Sum Representation of log(1 + x)

Question

$\log(1+x) = \sum_{k=1}^{\infty} \left(\dfrac{x}{1+x}\right)^{k} \dfrac{1}{k} = \sum_{k=1}^{\infty} \left(1 - \dfrac{1}{1+x}\right)^k \dfrac{1}{k}$

Why is this true?
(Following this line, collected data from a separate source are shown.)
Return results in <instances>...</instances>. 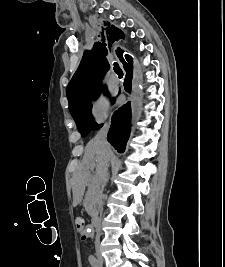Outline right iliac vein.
Wrapping results in <instances>:
<instances>
[{
	"mask_svg": "<svg viewBox=\"0 0 225 267\" xmlns=\"http://www.w3.org/2000/svg\"><path fill=\"white\" fill-rule=\"evenodd\" d=\"M97 258H98L99 264L102 266L104 264V258L101 256L99 252L97 253Z\"/></svg>",
	"mask_w": 225,
	"mask_h": 267,
	"instance_id": "right-iliac-vein-1",
	"label": "right iliac vein"
}]
</instances>
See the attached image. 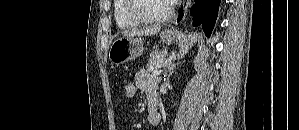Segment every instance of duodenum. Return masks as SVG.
I'll return each instance as SVG.
<instances>
[{"label":"duodenum","instance_id":"410a0bca","mask_svg":"<svg viewBox=\"0 0 299 130\" xmlns=\"http://www.w3.org/2000/svg\"><path fill=\"white\" fill-rule=\"evenodd\" d=\"M147 108L149 112V116L151 118L157 117L158 114V100L157 97L154 95H148L147 96Z\"/></svg>","mask_w":299,"mask_h":130}]
</instances>
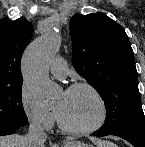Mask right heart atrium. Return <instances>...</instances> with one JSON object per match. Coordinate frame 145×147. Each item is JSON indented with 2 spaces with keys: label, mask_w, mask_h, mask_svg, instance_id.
<instances>
[{
  "label": "right heart atrium",
  "mask_w": 145,
  "mask_h": 147,
  "mask_svg": "<svg viewBox=\"0 0 145 147\" xmlns=\"http://www.w3.org/2000/svg\"><path fill=\"white\" fill-rule=\"evenodd\" d=\"M19 103L23 115L32 125L44 130H49L54 126L56 115L53 109L40 104L25 83L20 89Z\"/></svg>",
  "instance_id": "1"
}]
</instances>
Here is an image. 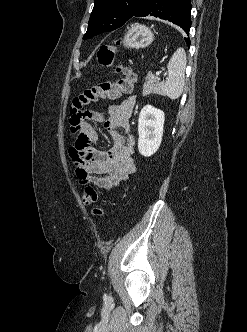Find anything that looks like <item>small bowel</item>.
Masks as SVG:
<instances>
[{
	"label": "small bowel",
	"mask_w": 247,
	"mask_h": 332,
	"mask_svg": "<svg viewBox=\"0 0 247 332\" xmlns=\"http://www.w3.org/2000/svg\"><path fill=\"white\" fill-rule=\"evenodd\" d=\"M134 105V98H128L120 104L110 105L106 112H84L82 123L76 131L75 143L69 149V156L81 185L113 191L136 171L132 157L135 140L130 133L129 122ZM89 121L104 124L113 141V147L108 152L94 147L98 135Z\"/></svg>",
	"instance_id": "obj_1"
}]
</instances>
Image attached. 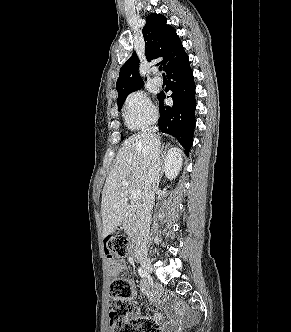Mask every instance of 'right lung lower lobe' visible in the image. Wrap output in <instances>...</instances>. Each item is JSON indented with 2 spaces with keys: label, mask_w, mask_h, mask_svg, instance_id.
<instances>
[{
  "label": "right lung lower lobe",
  "mask_w": 291,
  "mask_h": 332,
  "mask_svg": "<svg viewBox=\"0 0 291 332\" xmlns=\"http://www.w3.org/2000/svg\"><path fill=\"white\" fill-rule=\"evenodd\" d=\"M169 84L166 88L172 91V106H165L164 93L158 95L160 119L159 129L178 139L188 153L193 144L195 119V83L188 56L166 71Z\"/></svg>",
  "instance_id": "1"
}]
</instances>
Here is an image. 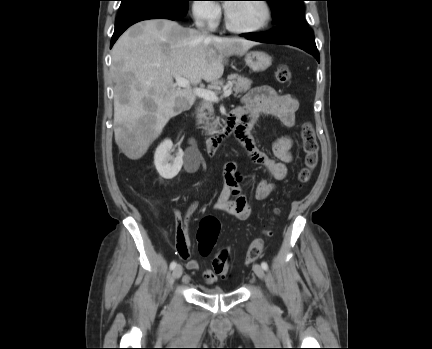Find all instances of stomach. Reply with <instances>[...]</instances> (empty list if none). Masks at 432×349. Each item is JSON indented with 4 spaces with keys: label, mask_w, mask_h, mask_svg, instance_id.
I'll use <instances>...</instances> for the list:
<instances>
[{
    "label": "stomach",
    "mask_w": 432,
    "mask_h": 349,
    "mask_svg": "<svg viewBox=\"0 0 432 349\" xmlns=\"http://www.w3.org/2000/svg\"><path fill=\"white\" fill-rule=\"evenodd\" d=\"M245 62L253 71L262 72L271 66L272 58L265 52L252 51L245 55Z\"/></svg>",
    "instance_id": "0dacf381"
}]
</instances>
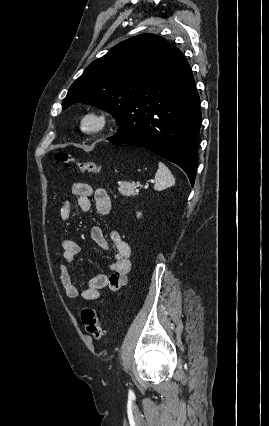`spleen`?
<instances>
[{
    "label": "spleen",
    "mask_w": 269,
    "mask_h": 426,
    "mask_svg": "<svg viewBox=\"0 0 269 426\" xmlns=\"http://www.w3.org/2000/svg\"><path fill=\"white\" fill-rule=\"evenodd\" d=\"M175 184V178L170 170L162 163L159 162L158 170L155 174L154 189L157 191L164 190Z\"/></svg>",
    "instance_id": "1"
}]
</instances>
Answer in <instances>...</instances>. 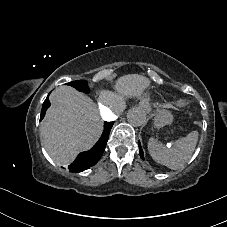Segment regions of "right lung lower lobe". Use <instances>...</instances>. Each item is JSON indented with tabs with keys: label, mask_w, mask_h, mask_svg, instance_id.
Instances as JSON below:
<instances>
[{
	"label": "right lung lower lobe",
	"mask_w": 227,
	"mask_h": 227,
	"mask_svg": "<svg viewBox=\"0 0 227 227\" xmlns=\"http://www.w3.org/2000/svg\"><path fill=\"white\" fill-rule=\"evenodd\" d=\"M47 100H48V97H47ZM49 106H50V102H49ZM47 109L48 107L46 109H42L40 119H43ZM113 123L114 122L104 123V131L99 141L93 146L92 149L86 152H82L77 156L75 161L71 165H69V170L71 172H74V173L80 172L84 169H87L95 165L99 161V159L101 158L105 150L106 143L108 141L109 133L113 126Z\"/></svg>",
	"instance_id": "1"
}]
</instances>
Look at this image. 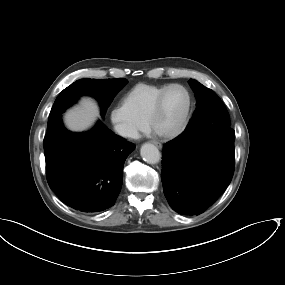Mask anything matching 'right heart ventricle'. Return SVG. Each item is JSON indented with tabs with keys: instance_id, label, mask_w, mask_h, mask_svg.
I'll list each match as a JSON object with an SVG mask.
<instances>
[{
	"instance_id": "obj_1",
	"label": "right heart ventricle",
	"mask_w": 285,
	"mask_h": 285,
	"mask_svg": "<svg viewBox=\"0 0 285 285\" xmlns=\"http://www.w3.org/2000/svg\"><path fill=\"white\" fill-rule=\"evenodd\" d=\"M166 86L167 84H137L125 94L123 102L128 106L136 118L144 121L160 92Z\"/></svg>"
}]
</instances>
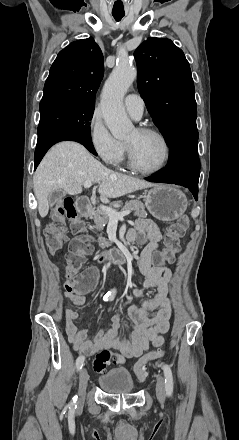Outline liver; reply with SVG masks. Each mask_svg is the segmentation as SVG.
Returning <instances> with one entry per match:
<instances>
[{"mask_svg": "<svg viewBox=\"0 0 239 440\" xmlns=\"http://www.w3.org/2000/svg\"><path fill=\"white\" fill-rule=\"evenodd\" d=\"M84 182H102L100 198H120L137 190L152 188L138 178L117 174L95 160L84 146L76 142H60L50 148L33 176V188L38 202V212L45 218L49 212L48 196L62 188L70 196L81 194Z\"/></svg>", "mask_w": 239, "mask_h": 440, "instance_id": "obj_1", "label": "liver"}]
</instances>
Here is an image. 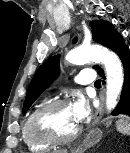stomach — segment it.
Segmentation results:
<instances>
[{"label":"stomach","mask_w":130,"mask_h":153,"mask_svg":"<svg viewBox=\"0 0 130 153\" xmlns=\"http://www.w3.org/2000/svg\"><path fill=\"white\" fill-rule=\"evenodd\" d=\"M102 137V132L99 129H92L86 136L84 147L88 148L94 146Z\"/></svg>","instance_id":"1"}]
</instances>
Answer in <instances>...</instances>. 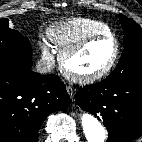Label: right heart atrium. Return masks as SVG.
I'll use <instances>...</instances> for the list:
<instances>
[{
	"label": "right heart atrium",
	"instance_id": "1",
	"mask_svg": "<svg viewBox=\"0 0 142 142\" xmlns=\"http://www.w3.org/2000/svg\"><path fill=\"white\" fill-rule=\"evenodd\" d=\"M40 48H41L42 54L44 56H46V57H50L51 56V50H50L49 46L45 42H42L40 44Z\"/></svg>",
	"mask_w": 142,
	"mask_h": 142
}]
</instances>
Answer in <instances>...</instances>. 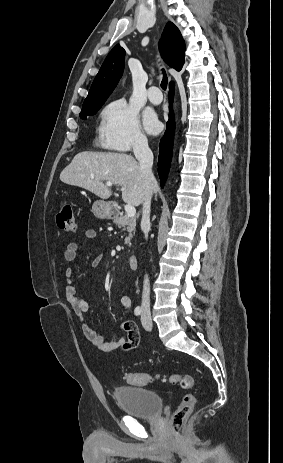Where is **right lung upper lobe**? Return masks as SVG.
Segmentation results:
<instances>
[{
  "mask_svg": "<svg viewBox=\"0 0 283 463\" xmlns=\"http://www.w3.org/2000/svg\"><path fill=\"white\" fill-rule=\"evenodd\" d=\"M159 49L164 61L177 71L184 64L185 43L178 28L168 22L159 41ZM125 50L117 44L108 54L96 75L83 107L106 101L120 80L123 69Z\"/></svg>",
  "mask_w": 283,
  "mask_h": 463,
  "instance_id": "1",
  "label": "right lung upper lobe"
}]
</instances>
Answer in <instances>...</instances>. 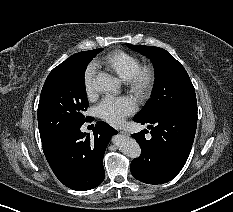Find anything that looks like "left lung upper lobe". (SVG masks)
<instances>
[{
  "mask_svg": "<svg viewBox=\"0 0 233 212\" xmlns=\"http://www.w3.org/2000/svg\"><path fill=\"white\" fill-rule=\"evenodd\" d=\"M127 46L150 58L155 70V84L151 99L135 116L136 118L150 117L167 110L197 114L194 87L179 61L159 47L131 44Z\"/></svg>",
  "mask_w": 233,
  "mask_h": 212,
  "instance_id": "1",
  "label": "left lung upper lobe"
}]
</instances>
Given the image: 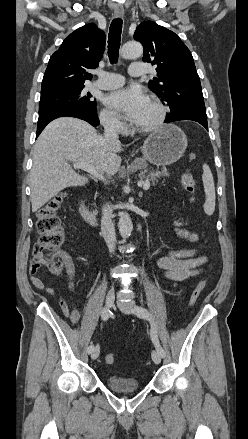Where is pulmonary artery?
Instances as JSON below:
<instances>
[{"mask_svg": "<svg viewBox=\"0 0 248 439\" xmlns=\"http://www.w3.org/2000/svg\"><path fill=\"white\" fill-rule=\"evenodd\" d=\"M145 73L144 65L141 62H134L129 68V74L133 77L142 76ZM97 79L92 83L96 88L111 90L120 87L124 83V78L118 73L96 72Z\"/></svg>", "mask_w": 248, "mask_h": 439, "instance_id": "pulmonary-artery-1", "label": "pulmonary artery"}]
</instances>
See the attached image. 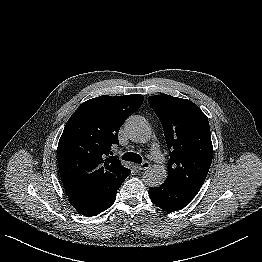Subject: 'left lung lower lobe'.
Listing matches in <instances>:
<instances>
[{
    "mask_svg": "<svg viewBox=\"0 0 262 262\" xmlns=\"http://www.w3.org/2000/svg\"><path fill=\"white\" fill-rule=\"evenodd\" d=\"M197 191L165 181L162 185L149 189L150 199L166 212H174L185 207Z\"/></svg>",
    "mask_w": 262,
    "mask_h": 262,
    "instance_id": "0a47b994",
    "label": "left lung lower lobe"
}]
</instances>
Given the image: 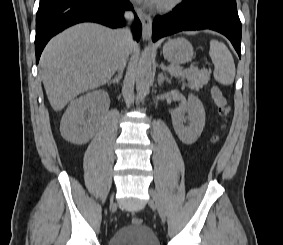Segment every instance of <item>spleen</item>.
<instances>
[{
  "label": "spleen",
  "instance_id": "3e777b00",
  "mask_svg": "<svg viewBox=\"0 0 283 245\" xmlns=\"http://www.w3.org/2000/svg\"><path fill=\"white\" fill-rule=\"evenodd\" d=\"M209 55L214 64V78L223 85H231L235 77V64L227 46L217 40L210 41Z\"/></svg>",
  "mask_w": 283,
  "mask_h": 245
}]
</instances>
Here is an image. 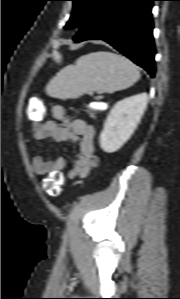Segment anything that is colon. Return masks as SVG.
<instances>
[{"label":"colon","instance_id":"5ec220e1","mask_svg":"<svg viewBox=\"0 0 180 299\" xmlns=\"http://www.w3.org/2000/svg\"><path fill=\"white\" fill-rule=\"evenodd\" d=\"M46 114L45 110H39L36 102H32L29 108V115L42 120ZM64 186V177L61 173L55 172L45 176L42 180V188L52 196H58Z\"/></svg>","mask_w":180,"mask_h":299}]
</instances>
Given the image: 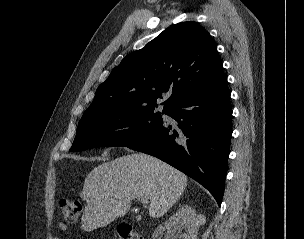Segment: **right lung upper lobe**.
I'll list each match as a JSON object with an SVG mask.
<instances>
[{
    "label": "right lung upper lobe",
    "mask_w": 304,
    "mask_h": 239,
    "mask_svg": "<svg viewBox=\"0 0 304 239\" xmlns=\"http://www.w3.org/2000/svg\"><path fill=\"white\" fill-rule=\"evenodd\" d=\"M222 62L215 42L198 23H178L144 48L126 56L97 89L82 118L129 106L156 105L169 93L164 108L215 80Z\"/></svg>",
    "instance_id": "obj_1"
}]
</instances>
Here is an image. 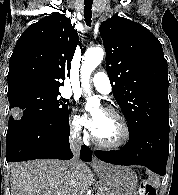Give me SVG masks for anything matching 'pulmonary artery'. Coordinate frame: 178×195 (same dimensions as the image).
<instances>
[{"mask_svg":"<svg viewBox=\"0 0 178 195\" xmlns=\"http://www.w3.org/2000/svg\"><path fill=\"white\" fill-rule=\"evenodd\" d=\"M91 82L95 89L104 95L109 94L112 90L109 77L104 72L95 73L91 79Z\"/></svg>","mask_w":178,"mask_h":195,"instance_id":"obj_1","label":"pulmonary artery"}]
</instances>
The most sum representation of $\log(1+x)$ (in this case a MacLaurin series) is $\sum_{k=1}^{\infty} (-1)^{k+1} \dfrac{x^k}{k}$

Answer 1

From \begin{align} \ln(1+x) = \sum_{k=1}^{\infty} \frac{(-1)^{k-1} \, x^{k}}{k} \end{align} let $x = -u$ for which \begin{align} \ln(1-u) = - \sum_{k=1}^{\infty} \frac{u^{k}}{k} \end{align} Now let $u = \frac{x}{1+x}$ to obtain \begin{align} \ln(1+x) = \sum_{k=1}^{\infty} \frac{1}{k} \left( \frac{x}{1+x} \right)^{k} \end{align}

Answer 2

Hint: Differentiate the right-hand side term by term. We get a familiar series. Note that there are restrictions on $x$.